Parameter Default Description
map_frame map The ID of the ROS coordinate system used to publish submaps, the parent coordinate system of the pose, usually “map”.
tracking_frame base_footprint The ID of the ROS coordinate system tracked by the SLAM algorithm. If IMU is used, its coordinate system should be used, usually “imu_link”.
published_frame odom The ID of the ROS coordinate system used to publish the pose sub-coordinate system, like the “odom” coordinate system. If an “odom” coordinate system is provided by different parts of the system, in this case, the “odom” pose in the map_frame will be published. Otherwise, it may be appropriate to set it to “base_link”.
odom_frame odom It is enabled when provide_odom_frame is true. The coordinate system is used to publish local SLAM results between published_frame and map_frame, usually “odom”.
provide_odom_frame true If enabled, local, non-closed-loop, and continuous poses will be published as odom_frame in map_frame.
use_odometry false If enabled, subscribe to nav_msgs/Odometry messages on the “odom” topic. The mileage information will be provided, which is included in SLAM.
num_laser_scans 1 The number of laser scanning topics subscribed. Subscribe to sensor_msgs/LaserScan on the “scan” topic of one laser scanner or subscribe to the topics “scan_1”, “scan_2”, etc. on multiple laser scanners.
num_multi_echo_laser_scans 0 The number of subscribed multi-echo laser scanning topics. Subscribe to sensor_msgs/MultiEchoLaserScan on the “echoes” topic of a laser scanner or subscribe to the topics “echoes_1”, “echoes_2”, etc. for multiple laser scanners.

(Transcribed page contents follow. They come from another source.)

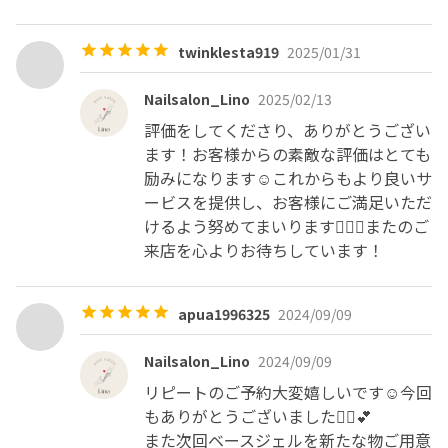
twinklesta919
2025/01/31
Nailsalon_Lino
2025/02/13
評価をしてくださり、ありがとうござい
ます！お客様からの素敵な評価はとても
励みになります☺️これからもより良いサ
ービスを提供し、お客様にご満足いただ
けるよう努めてまいります🙇‍♀️✨またのご
来店を心よりお待ちしています！
apua1996325
2024/09/09
Nailsalon_Lino
2024/09/09
リピートのご予約大変嬉しいです☺️今回
もありがとうございました🙇‍♀️💕

また次回ベースジェルを新たな物ご用意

num_subdivisions_per_laser_scan 1 The number of point clouds that divide each received (multi-echo) laser scan. The subdivision scan can cancel the scan acquired by the scan when the scanner is moving. There is a corresponding trajectory builder option to accumulate subdivision scans into the point cloud that will be used for scan matching.
num_point_clouds 0 The number of point cloud topics to be subscribed to. Subscribe to sensor_msgs/PointCloud2 on the “points2” topic of a range finder or subscribe topics “points2_1”, “points2_2”, etc. for multiple range finders.
lookup_transform_timeout_sec 0.2 The timeout seconds of looking up and transforming with tf2.
submap_publish_period_sec 0.3 The period (in seconds) for publishing submaps, eg.0.3 seconds.
pose_publish_period_sec 5e-3 The period (in seconds) for publishing poses, eg. 5e-3, with a frequency of 200 Hz.
trajectory_publish_period_sec 30e-3 The period for publishing trajectory tag in seconds, eg. 30e-3, lasting 30 milliseconds.